Attitudes to road pricing

Project details

Full project title: Attitudes to road pricing - Assessing the evidence base

Sponsor: Department for Transport

Project Manager: Professor Glenn Lyons

Project team: Dr Geoff Dudley, Professor Graham Parkhurst and Lizzie Slater

Start date: March 2004

Finish date: May 2004

Project briefing sheet: Download the briefing sheet document

Project summary

In March 2004 the Department for Transport (DfT) commissioned an evidence-base review of attitudes to road pricing. The review was required to cover attitudes of both the public and business, and include attitudinal research undertaken in other countries. It was intended that the study would summarise current evidence and understanding and in turn point to gaps in the evidence-base with recommendations for possible future research.

The review was commissioned to inform discussions of the Government's Road Pricing Feasibility Study (RPFS) that was announced in July 2003. The RPFS was established to advise the Secretary of State on practical options for the design and implementation of a new system for charging for road use in the UK.

Research literature and information were collected through two main lines of enquiry. First, a thorough search of academic and web-based literature was conducted, including the use of internet search engines, the 'Transport' bibliographic database and the CORDIS website. Second, direct contact was made with a number of electronic (international) networks of transport professionals, including the Universities Transport Study Group (UTSG) and the International Association of Travel Behaviour Research (IATBR), with specific requests for assistance in identifying further bibliographic listings and potentially relevant literature. Reference was made to recent conference proceedings (not yet in the formal literature), including the Transport for London/OECD event held in January 2004.

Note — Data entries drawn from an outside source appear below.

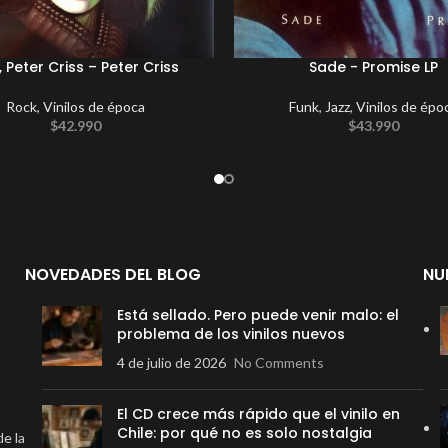
, Peter Criss – Peter Criss
Sade ‎- Promise LP
Rock
,
Vinilos de época
Funk
,
Jazz
,
Vinilos de épo
$
42.990
$
43.990
NOVEDADES DEL BLOG
NU
Está sellado. Pero puede venir malo: el
problema de los vinilos nuevos
4 de julio de 2026
No Comments
El CD crece más rápido que el vinilo en
Chile: por qué no es solo nostalgia
de la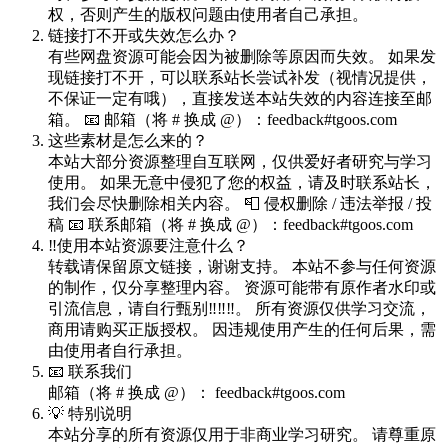
权，否则产生的版权问题由使用者自己承担。
链接打不开或失效怎么办？
有些网盘资源可能会因为被删除等原因而失效。 如果发
现链接打不开，可以联系站长尝试补发（视情况提供，
不保证一定有哦），直接发送本站失效的内容连接至邮
箱。 📧 邮箱（将 # 换成 @）：feedback#tgoos.com
这些素材是怎么来的？
本站大部分资源整理自互联网，仅供爱好者研究与学习
使用。 如果无意中侵犯了您的权益，请及时联系站长，
我们会尽快删除相关内容。 📮 侵权删除 / 违法举报 / 投
稿 📧 联系邮箱（将 # 换成 @）：feedback#tgoos.com
‼️使用本站资源要注意什么？
转载请保留原文链接，谢谢支持。 本站不参与任何资源
的制作，仅分享整理内容。 资源可能带有原作者水印或
引流信息，请自行甄别‼️‼️‼️。 所有资源仅供学习交流，
商用请购买正版授权。 因违规使用产生的任何后果，需
由使用者自行承担。
📧 联系我们
邮箱（将 # 换成 @）： feedback#tgoos.com
💡 特别说明
本站分享的所有资源仅用于非商业学习研究。 请尊重原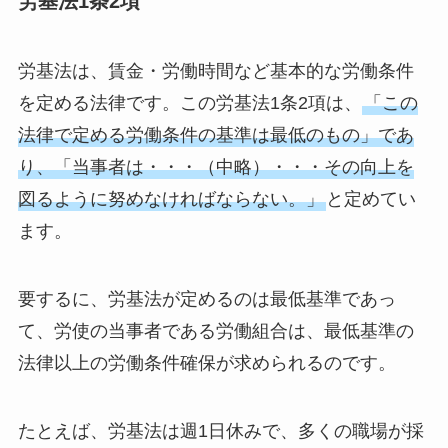
労基法1条2項
労基法は、賃金・労働時間など基本的な労働条件
を定める法律です。この労基法1条2項は、
「この
法律で定める労働条件の基準は最低のもの」であ
り、「当事者は・・・（中略）・・・その向上を
図るように努めなければならない。」
と定めてい
ます。
要するに、労基法が定めるのは最低基準であっ
て、労使の当事者である労働組合は、最低基準の
法律以上の労働条件確保が求められるのです。
たとえば、労基法は週1日休みで、多くの職場が採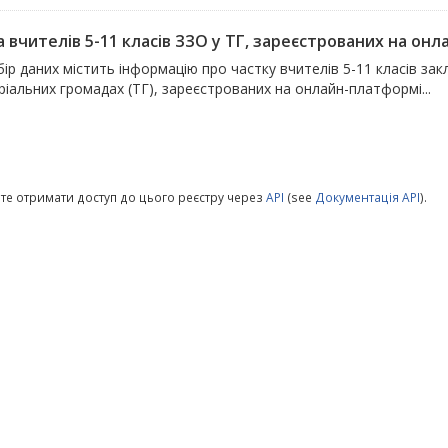
а вчителів 5-11 класів ЗЗО у ТГ, зареєстрованих на о
ір даних містить інформацію про частку вчителів 5-11 класів закл
іальних громадах (ТГ), зареєстрованих на онлайн-платформі...
те отримати доступ до цього реєстру через
API
(see
Документація API
).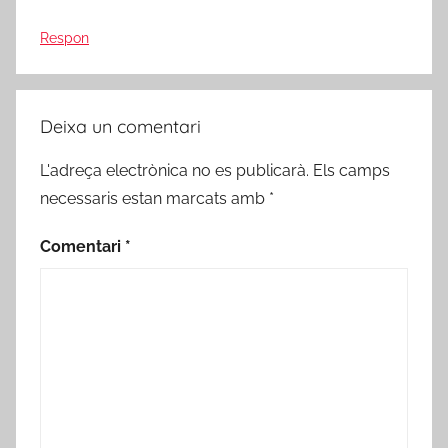
Respon
Deixa un comentari
L'adreça electrònica no es publicarà.
Els camps
necessaris estan marcats amb
*
Comentari
*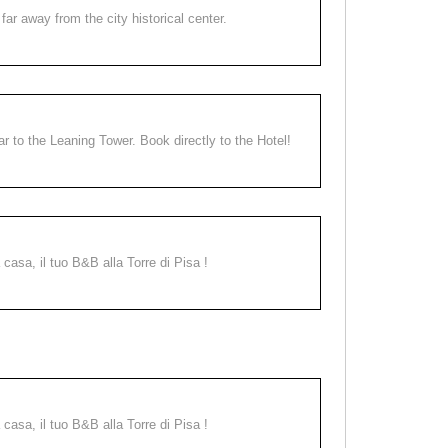
far away from the city historical center.
ear to the Leaning Tower. Book directly to the Hotel!
a casa, il tuo B&B alla Torre di Pisa !
a casa, il tuo B&B alla Torre di Pisa !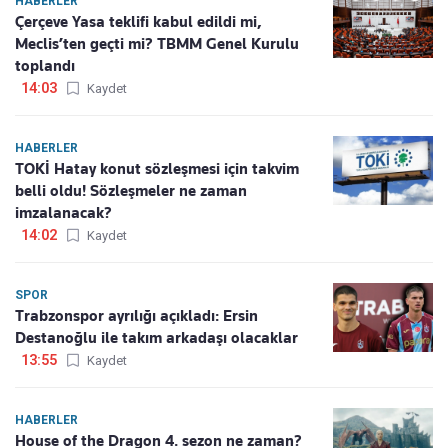
HABERLER
Çerçeve Yasa teklifi kabul edildi mi,
Meclis’ten geçti mi? TBMM Genel Kurulu
toplandı
14:03
Kaydet
HABERLER
TOKİ Hatay konut sözleşmesi için takvim
belli oldu! Sözleşmeler ne zaman
imzalanacak?
14:02
Kaydet
SPOR
Trabzonspor ayrılığı açıkladı: Ersin
Destanoğlu ile takım arkadaşı olacaklar
13:55
Kaydet
HABERLER
House of the Dragon 4. sezon ne zaman?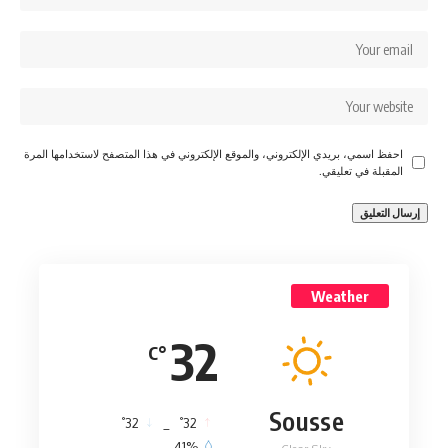
احفظ اسمي، بريدي الإلكتروني، والموقع الإلكتروني في هذا المتصفح لاستخدامها المرة
المقبلة في تعليقي.
Weather
32
°C
Sousse
°
°
32
_
32
41%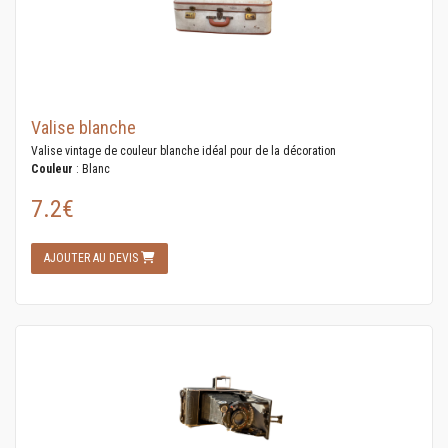
Valise blanche
Valise vintage de couleur blanche idéal pour de la décoration
Couleur
: Blanc
7.2€
AJOUTER AU DEVIS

Consequently, the review has covered around 200 reports, papers and other articles addressing research in the UK and Europe, North America, Asia and Australasia. These are now catalogued and summarised as the Attitudes to Road Pricing Research Compendium. This report draws on the material within the Compendium to discuss a broad range of topics that impinge on the issue of attitudes to road pricing. The report identifies 9 key topic areas covering:

  • the importance of trade-offs;
  • informed attitudes;
  • determinants of attitudes;
  • disaggregating the public;
  • attitude shapers;
  • technologies;
  • equity;
  • business attitudes;
  • success and failure in the introduction of road pricing.

For each of these areas the report assesses the coverage, findings and limitations of research to date. In some areas a paucity of research is highlighted. In the light of the review findings and an assimilation of key issues, research recommendations are put forward for each area. An indication of priority for proposed research is also provided. A number of the recommendations are considered of particularly high priority.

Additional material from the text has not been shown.